Ces variations d’énergie cycliques influencent inévitablement la façon de travailler mais l’entreprise fonctionne sur un mode linéaire, masculin

Autre point positif : durant ces jours à la vibration très particulière, la femme bénéficie d’une forte créativité car elle est au plus près d’elle-même. « Le masque social tombe, les idées qui viennent nous ressemblent », éclaire la professionnelle.

C’est aussi l’heure de faire attention à soi : se cocooner, porter des vêtements plus souples et une taille de soutien-gorge au-dessus de la normale car on a tendance gonfler, aller au hammam si on en ressent le besoin… plus nous prenons soin de nous-mêmes à ce moment-là, moins nous serons sujettes aux sautes d’humeur et aux émotions en yoyo.

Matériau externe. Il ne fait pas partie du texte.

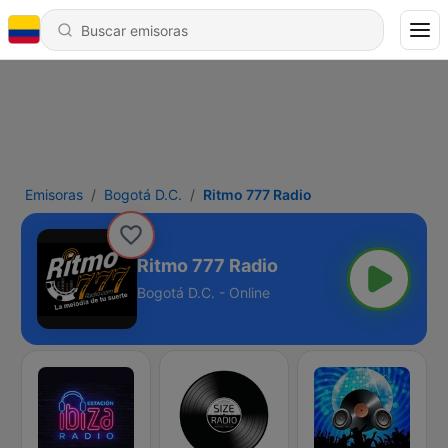
Emisoras
Bogotá D.C.
Ritmo 777 Radio
Ritmo 777 Radio
Bogotá D.C. - Online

Apprendre à surfer sur nos phases ovariennes

Interne, gratuit, disponible en continu pour nous… Pour Gaëlle Baldassari, notre cycle est « notre meilleur coach » !  Il nous aide à nous réaliser, à condition d’apprendre à l’écouter. C’est la proposition de sa formation d’auto-coaching en ligne qui s’adresse aux femmes à partir 16 ans via des vidéos envoyées sur un temps de huit semaines proposée sur Kiffe ton cycle. Une démarche à s’approprier pendant la période fertile et durant la péri ménopause, « une période où tout est chahuté, parfois sans ovulation, où il est particulièrement intéressant de s’accueillir telle que l’on est ».  Une version « Kiffe tes premières règles » existe aussi pour les 10-15 ans.

L’experte a par ailleurs créé le « sommet du cycle menstruel », en accès gratuit sur le net : une vingtaine de spécialistes interviennent en ligne sur des thématiques diverse, quatre fois par an.

Se synchroniser avec notre cycle n’est pas toujours simple face à la cadence de la vie professionnelle. « Ces variations d’énergie cycliques influencent inévitablement la façon de travailler mais l’entreprise fonctionne sur un mode linéaire, masculin », déplore Gaëlle Baldassari. Certaines méthodes de management évaluent par exemple le personnel en fonction de la stabilité de leurs performances, semaine après semaine ; une approche discriminante vis-à-vis des femmes.

Dans un monde parfait, le monde professionnel accepterait que les salariées soient plus efficaces à certains moments et plus en retrait à d’autres… En Suède, une ONG a mis en place un label qui valorise les entreprises qui s’adaptent aux femmes. En France, le chemin reste à faire.